Backstory: For the past few years, I have spent anywhere from 30- 75 hours a week at this coffee shop, working away on computer related tasks for my business. I joke about it being "my office" but in truth it is really one of the places that I feel home. And so, even though I only knew Amanda peripherally - we'd exchanged a few short conversations here and there - her accident pulled at me hard. She was young - just 27, and she was extraordinarily kind. She was in nursing school, and she was biking in a helmet, and in a very short amount of time, she was no longer alive. This Momma saw it.
I couldn't stop thinking about the accident - how it abruptly ended one life, and irreversibly altered the lives of so many others - her beloved partner, her co-workers, friends, family, fellow nursing students, and a large extended community of others. Spending time at the coffee shop following her death was extraordinarily painful. Her co-workers carried on, but most were crying, or walking around in daze, or hugging, or quiet. The grief was so big inside there, in this place I'd come to think of as a home, and feeling the sadness of so many people around me felt extremely heavy.
I thought of this Momma, of how it might be to witness something like this. I thought of how hard parenting two young children while processing this might be.
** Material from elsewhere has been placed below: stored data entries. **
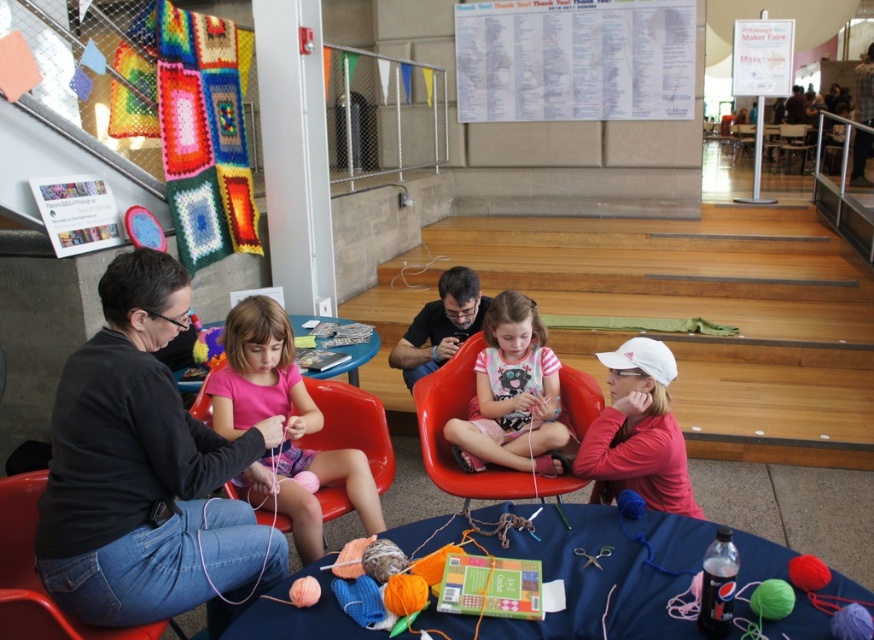 Question: Does white paper at upper center appear on the right side of matte plastic chair at center?

Choices:
 (A) yes
 (B) no

Answer: (A)

Question: Is pink fabric at center smaller than matte plastic chair at center?

Choices:
 (A) yes
 (B) no

Answer: (A)

Question: Which object is closer to the camera taking this photo?

Choices:
 (A) matte white cap at upper right
 (B) pink fabric dress at center
 (C) white paper at upper center
 (D) matte black sweater at left

Answer: (D)

Question: Which point is farther to the camera?

Choices:
 (A) matte plastic chair at lower left
 (B) pink fabric dress at center
 (C) matte white cap at upper right
 (D) white paper at upper center

Answer: (D)

Question: Which object appears farthest from the camera in this image?

Choices:
 (A) pink fabric at center
 (B) pink fabric dress at center
 (C) matte plastic chair at center

Answer: (B)

Question: Can you confirm if white paper at upper center is positioned below matte plastic chair at lower left?

Choices:
 (A) no
 (B) yes

Answer: (A) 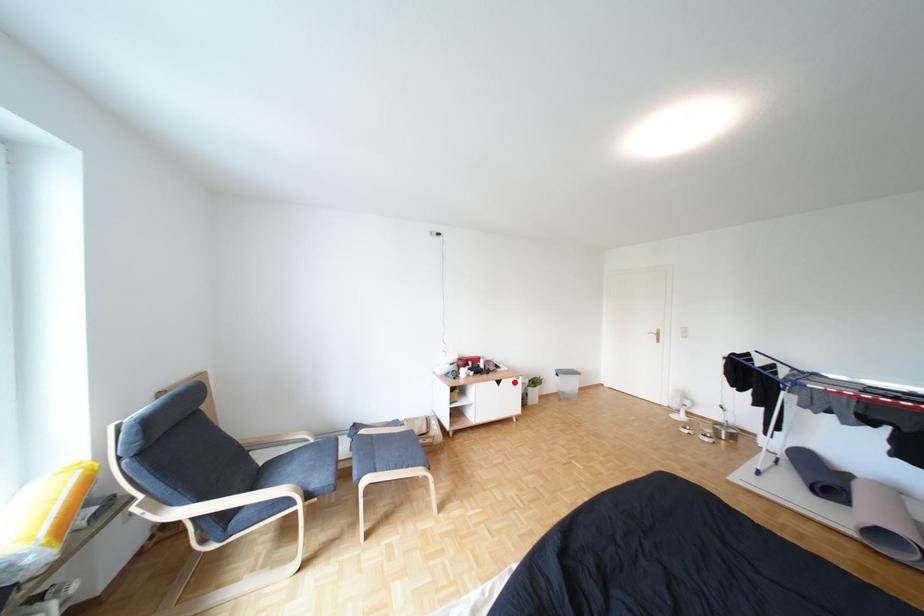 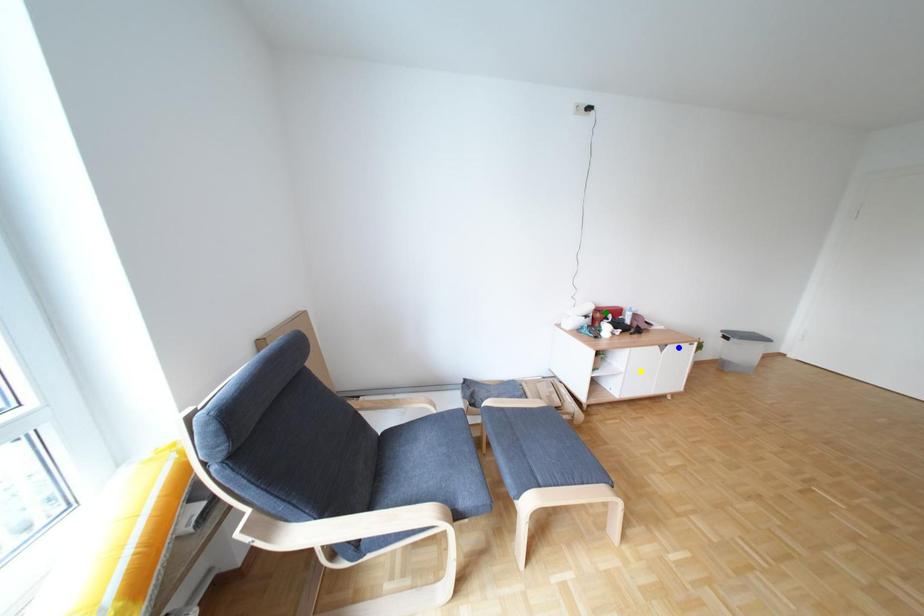 Question: I am providing you with two images of the same scene from different viewpoints. A red point is marked on the first image. You are given multiple points on the second image. Which point in image 2 is actually the same real-world point as the red point in image 1?

Choices:
 (A) yellow point
 (B) green point
 (C) blue point

Answer: (C) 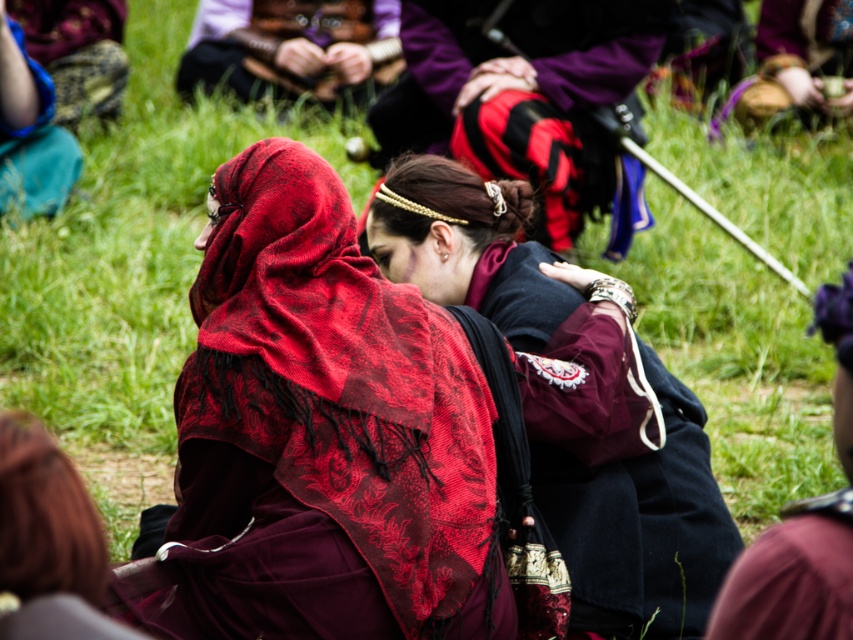 You are a photographer positioned at the back of the scene. You need to capture a photo where both the velvet maroon dress at center and the velvet burgundy dress at center are visible. Which dress should you adjust your camera angle to focus on first to ensure both are in frame?

The velvet maroon dress at center is to the left of the velvet burgundy dress at center, so you should focus on the velvet maroon dress at center first to ensure both are in frame.

Consider the image. You are standing in front of the two costumed individuals in the scene. There are two points marked on the image. One is at coordinates point (x=323, y=524) and the other at point (x=672, y=532). Which of these two points is nearer to you?

Point (x=323, y=524) is closer to the viewer than point (x=672, y=532). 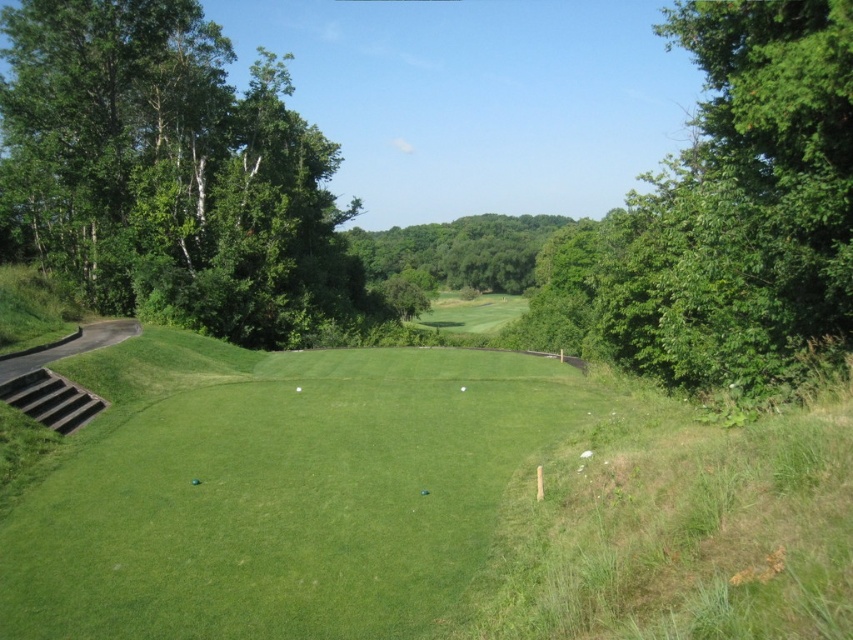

When I met her at the vigil, I tried to think of what to say. It was all so horrific and devastating. And I thought of the words I heard from a dear friend of mine after other tragedies: "When you don't know what to do, do what you do know how to do". I realized that I did have something I could give - I could capture her young family in their vibrance and alive-ness, and give her some beauty to hold onto anytime she was overwhelmed by sadness or needing a reminder of the goodness of life.
And so, her she is, with her stunning group of loves.The light that evening was perfect.
Thank you, Amanda, for your light. We honor you.